While the OCUL team tried to downplay the setback, arguing that as many as 80% to 90% of facility inspections are tagged with 483 letters, the analyst contends otherwise. If Leone is correct that only 47% of inspections receive 483 letters, there could be real reason for investors to worry.

“If our concerns are misplaced, we would be happy to upgrade our outlook, but do not think the downside risk of a further delay is worth holding at current levels,” continues Leone, explaining, “Ongoing pipeline efforts remain on track along with the promising partnership with Regeneron (REGN, Buy, $480 PT), but this is overshadowed near-term by the announcement of the receipt of another Form 483 following a re-inspection of the manufacturing facility for Dextenza. Management has asserted that the observations are related to issues that could be addressed in a short timeframe, but with the PDUFA coming up in July, there is a potential for a delayed launch – which would materially affect our estimates,” surmises Leone.

According to TipRanks, which measures analysts’ and bloggers’ success rate based on how their calls perform, five-star analyst Dane Leone is ranked #216 out of 4,568 analysts.
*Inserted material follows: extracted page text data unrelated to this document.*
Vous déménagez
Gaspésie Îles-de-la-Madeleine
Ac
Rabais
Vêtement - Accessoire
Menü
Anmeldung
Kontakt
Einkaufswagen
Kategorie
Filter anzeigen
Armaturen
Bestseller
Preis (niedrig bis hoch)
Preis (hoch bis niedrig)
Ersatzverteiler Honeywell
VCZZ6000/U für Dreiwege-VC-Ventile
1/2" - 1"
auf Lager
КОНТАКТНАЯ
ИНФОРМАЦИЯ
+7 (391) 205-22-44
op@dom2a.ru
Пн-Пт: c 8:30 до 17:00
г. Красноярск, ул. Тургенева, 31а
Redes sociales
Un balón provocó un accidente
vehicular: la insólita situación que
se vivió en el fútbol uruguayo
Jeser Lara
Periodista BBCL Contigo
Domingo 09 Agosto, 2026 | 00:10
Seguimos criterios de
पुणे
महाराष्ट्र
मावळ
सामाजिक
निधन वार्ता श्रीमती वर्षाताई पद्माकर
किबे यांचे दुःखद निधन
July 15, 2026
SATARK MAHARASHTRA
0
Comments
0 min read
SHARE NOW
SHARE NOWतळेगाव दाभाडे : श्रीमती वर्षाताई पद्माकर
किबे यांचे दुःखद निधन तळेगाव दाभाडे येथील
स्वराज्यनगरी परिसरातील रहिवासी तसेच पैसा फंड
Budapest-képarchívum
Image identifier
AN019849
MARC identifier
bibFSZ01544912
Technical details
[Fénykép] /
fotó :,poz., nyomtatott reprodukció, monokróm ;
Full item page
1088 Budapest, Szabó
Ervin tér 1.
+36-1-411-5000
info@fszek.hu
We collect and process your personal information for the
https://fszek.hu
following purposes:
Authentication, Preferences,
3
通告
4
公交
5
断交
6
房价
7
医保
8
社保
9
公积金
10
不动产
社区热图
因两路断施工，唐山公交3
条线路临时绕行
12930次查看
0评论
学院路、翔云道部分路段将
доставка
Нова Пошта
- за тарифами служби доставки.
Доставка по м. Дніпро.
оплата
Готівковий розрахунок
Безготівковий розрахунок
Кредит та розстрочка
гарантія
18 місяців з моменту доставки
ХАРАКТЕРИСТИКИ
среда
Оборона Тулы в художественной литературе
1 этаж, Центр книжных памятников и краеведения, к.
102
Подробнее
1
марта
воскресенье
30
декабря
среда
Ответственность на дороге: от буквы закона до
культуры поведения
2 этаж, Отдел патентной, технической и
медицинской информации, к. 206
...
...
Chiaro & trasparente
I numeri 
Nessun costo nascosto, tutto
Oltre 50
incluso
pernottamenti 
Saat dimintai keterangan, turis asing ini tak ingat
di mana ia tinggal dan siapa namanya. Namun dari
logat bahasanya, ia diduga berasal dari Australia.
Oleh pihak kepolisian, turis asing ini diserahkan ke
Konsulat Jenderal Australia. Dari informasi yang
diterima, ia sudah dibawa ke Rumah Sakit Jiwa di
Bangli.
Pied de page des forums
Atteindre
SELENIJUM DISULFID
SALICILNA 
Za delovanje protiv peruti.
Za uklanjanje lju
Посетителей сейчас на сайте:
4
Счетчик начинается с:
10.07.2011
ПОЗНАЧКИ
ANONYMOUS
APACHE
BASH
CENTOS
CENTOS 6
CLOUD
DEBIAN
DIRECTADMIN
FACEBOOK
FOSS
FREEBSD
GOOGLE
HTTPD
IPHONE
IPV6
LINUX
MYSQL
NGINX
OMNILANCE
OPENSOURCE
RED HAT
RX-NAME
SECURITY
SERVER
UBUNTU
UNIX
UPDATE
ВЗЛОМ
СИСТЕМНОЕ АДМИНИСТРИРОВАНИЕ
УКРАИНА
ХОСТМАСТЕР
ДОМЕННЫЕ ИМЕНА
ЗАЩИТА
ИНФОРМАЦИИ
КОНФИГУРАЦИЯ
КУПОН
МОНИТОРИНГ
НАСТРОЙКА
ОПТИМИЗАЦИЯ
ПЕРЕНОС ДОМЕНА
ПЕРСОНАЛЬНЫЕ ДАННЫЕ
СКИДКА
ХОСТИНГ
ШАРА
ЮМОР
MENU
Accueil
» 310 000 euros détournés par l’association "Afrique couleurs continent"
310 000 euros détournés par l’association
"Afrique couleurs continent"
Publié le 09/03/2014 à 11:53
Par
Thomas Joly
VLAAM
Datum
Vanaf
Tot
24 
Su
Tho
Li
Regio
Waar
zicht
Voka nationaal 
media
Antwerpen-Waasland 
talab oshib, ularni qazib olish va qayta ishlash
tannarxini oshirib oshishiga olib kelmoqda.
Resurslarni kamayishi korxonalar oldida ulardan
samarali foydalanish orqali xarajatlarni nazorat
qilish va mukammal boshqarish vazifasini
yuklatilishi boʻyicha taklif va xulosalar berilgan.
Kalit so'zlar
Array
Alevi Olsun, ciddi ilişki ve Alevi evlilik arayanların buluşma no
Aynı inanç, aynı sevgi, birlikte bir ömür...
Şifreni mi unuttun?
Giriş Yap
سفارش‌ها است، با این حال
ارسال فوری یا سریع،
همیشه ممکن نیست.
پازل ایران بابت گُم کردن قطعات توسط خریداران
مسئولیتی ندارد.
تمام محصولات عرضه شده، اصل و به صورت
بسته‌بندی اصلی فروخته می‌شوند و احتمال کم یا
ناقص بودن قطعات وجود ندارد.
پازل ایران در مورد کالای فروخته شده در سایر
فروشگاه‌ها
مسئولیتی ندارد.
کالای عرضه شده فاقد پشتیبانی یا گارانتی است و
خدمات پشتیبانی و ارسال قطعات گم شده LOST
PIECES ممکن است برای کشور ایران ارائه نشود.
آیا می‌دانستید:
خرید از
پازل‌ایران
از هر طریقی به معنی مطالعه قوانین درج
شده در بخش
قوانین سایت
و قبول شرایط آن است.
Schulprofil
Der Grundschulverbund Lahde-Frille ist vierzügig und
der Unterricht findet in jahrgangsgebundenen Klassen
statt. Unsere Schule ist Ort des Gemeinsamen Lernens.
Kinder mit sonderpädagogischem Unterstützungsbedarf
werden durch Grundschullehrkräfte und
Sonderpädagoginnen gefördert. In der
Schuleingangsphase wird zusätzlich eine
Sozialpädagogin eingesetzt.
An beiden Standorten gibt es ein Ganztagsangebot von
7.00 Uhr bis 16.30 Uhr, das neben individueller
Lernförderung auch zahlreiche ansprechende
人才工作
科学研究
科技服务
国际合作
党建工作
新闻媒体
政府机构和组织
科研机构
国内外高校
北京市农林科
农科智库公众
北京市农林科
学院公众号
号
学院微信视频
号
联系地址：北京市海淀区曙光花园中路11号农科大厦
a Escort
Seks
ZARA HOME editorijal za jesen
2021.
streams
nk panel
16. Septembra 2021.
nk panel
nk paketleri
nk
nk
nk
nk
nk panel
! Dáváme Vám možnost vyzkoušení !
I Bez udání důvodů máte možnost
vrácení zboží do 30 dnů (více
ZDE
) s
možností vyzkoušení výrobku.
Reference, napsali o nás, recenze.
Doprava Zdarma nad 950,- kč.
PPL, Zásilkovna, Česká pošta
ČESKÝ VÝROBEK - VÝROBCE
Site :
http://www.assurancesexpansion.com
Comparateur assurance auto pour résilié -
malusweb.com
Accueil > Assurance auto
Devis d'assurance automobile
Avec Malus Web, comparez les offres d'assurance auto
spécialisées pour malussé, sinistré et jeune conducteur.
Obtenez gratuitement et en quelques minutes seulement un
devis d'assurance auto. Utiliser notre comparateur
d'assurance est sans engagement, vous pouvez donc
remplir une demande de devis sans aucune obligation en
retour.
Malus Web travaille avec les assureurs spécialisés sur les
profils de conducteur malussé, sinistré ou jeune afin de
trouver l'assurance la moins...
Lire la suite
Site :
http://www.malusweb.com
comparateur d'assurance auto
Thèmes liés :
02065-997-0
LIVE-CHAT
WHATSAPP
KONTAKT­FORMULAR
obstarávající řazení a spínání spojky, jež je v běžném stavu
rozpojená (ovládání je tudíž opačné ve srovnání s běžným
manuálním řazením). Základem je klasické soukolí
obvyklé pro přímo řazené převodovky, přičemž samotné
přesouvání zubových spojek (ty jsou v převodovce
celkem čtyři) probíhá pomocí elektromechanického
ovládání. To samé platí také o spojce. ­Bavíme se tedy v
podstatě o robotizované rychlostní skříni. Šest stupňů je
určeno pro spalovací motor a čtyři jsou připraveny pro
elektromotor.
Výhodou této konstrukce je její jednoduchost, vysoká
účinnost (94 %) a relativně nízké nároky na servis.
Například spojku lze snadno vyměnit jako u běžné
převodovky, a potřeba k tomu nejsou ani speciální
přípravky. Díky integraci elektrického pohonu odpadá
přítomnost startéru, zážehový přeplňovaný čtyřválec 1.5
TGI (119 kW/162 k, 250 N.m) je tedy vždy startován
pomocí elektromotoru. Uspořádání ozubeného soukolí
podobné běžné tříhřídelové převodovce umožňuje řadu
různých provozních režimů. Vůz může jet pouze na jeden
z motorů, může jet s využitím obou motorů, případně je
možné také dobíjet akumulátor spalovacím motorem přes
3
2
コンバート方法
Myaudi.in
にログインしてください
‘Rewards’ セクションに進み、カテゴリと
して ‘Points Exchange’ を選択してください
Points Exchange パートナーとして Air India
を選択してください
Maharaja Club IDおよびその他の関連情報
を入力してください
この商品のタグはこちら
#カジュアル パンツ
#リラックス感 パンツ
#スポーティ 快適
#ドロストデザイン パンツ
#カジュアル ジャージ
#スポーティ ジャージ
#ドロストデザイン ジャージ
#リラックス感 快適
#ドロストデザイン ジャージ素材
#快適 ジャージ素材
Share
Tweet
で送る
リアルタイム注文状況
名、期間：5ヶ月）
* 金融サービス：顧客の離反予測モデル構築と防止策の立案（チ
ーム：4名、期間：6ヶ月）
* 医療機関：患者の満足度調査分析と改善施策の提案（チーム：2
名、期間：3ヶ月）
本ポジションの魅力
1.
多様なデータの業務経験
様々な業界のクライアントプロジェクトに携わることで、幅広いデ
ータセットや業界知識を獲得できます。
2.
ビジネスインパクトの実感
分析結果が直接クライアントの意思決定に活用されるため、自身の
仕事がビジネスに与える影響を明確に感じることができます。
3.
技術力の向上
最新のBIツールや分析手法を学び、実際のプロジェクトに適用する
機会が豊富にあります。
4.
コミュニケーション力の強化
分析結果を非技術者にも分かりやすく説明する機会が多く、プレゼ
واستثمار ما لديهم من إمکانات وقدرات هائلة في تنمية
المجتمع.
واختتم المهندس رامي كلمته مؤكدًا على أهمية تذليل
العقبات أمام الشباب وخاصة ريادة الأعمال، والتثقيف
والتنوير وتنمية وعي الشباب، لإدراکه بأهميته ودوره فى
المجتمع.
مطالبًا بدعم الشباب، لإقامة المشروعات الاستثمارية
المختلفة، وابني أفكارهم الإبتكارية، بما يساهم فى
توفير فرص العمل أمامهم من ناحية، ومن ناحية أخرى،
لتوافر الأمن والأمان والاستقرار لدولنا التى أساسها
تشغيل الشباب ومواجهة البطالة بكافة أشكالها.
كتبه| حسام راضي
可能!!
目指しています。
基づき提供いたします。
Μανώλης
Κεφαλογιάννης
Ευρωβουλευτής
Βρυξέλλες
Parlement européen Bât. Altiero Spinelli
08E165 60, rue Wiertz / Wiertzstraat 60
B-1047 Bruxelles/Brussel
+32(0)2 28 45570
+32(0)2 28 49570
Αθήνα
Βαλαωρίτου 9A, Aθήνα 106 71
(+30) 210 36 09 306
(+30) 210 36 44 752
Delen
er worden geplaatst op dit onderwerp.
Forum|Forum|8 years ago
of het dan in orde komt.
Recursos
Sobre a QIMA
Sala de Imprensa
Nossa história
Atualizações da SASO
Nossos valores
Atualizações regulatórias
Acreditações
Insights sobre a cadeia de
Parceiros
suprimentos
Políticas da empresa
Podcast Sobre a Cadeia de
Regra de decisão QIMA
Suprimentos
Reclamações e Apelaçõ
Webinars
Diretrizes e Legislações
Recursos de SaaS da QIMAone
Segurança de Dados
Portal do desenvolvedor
Leone has a 71% success rate and garners 13.4% in his yearly returns. However, when recommending OCUL, Leone loses 13.2% in average profits on the stock.

TipRanks analytics indicate OCUL as a Buy. Based on 2 analysts polled by TipRanks in the last 3 months, 1 rates a Buy on Ocular stock while 1 maintains a Hold. The 12-month average price target stands at $35.00, marking a nearly 359% increase from where the stock is currently trading.